USDA officials offered more than 400 of the 544 buyouts to employees in the Natural Resources Conservation Service, a department that saw funding eliminated this year from its Resource Conservation and Development Program and its Watershed Operations programs. The former helps rural areas develop programs for resource conservation; the latter provides technical and financial assistance for upgrading and removing dams.
In a recent appropriations hearing on the fiscal 2012 budget, NRSC chief Dave White said the operations and maintenance of the federally built dams "has long been understood to be the responsibility of local project sponsors," according to his written testimony. As for the Resource Conservation and Development program, other USDA agencies will carry the weight, he said.
Called Voluntary Separation Incentive Payments, the buyouts provide employees with a lump sum of up to $25,000 if they resign. Agriculture also offered a departmentwide Voluntary Early Retirement Authority; the early retirement option allows employees to voluntarily retire and immediately receive annuity if they have 20 years of service at age 50 or 25 years of service at any age.

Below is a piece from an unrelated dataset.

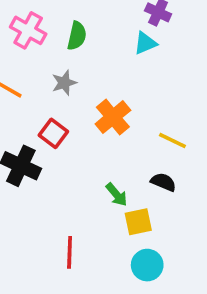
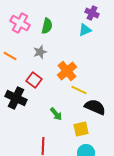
yellow line: (172, 141) -> (79, 90), moved
black semicircle: (163, 182) -> (95, 107), size x1.5
green arrow: (117, 195) -> (56, 114), moved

Officials expect less than 1 percent of employees to take the early retirements, based on past offers. Agriculture spokesman Matt Herrick said the buyouts and early retirements reflect the agency's "proactive approach" to minimizing the impact of budget cuts on the workforce.
The agency indicated that it might offer more buyouts and early retirements in the future if needed, though officials did not provide details on what steps the agency would take if not enough employees took those offers to make up for the budget cuts.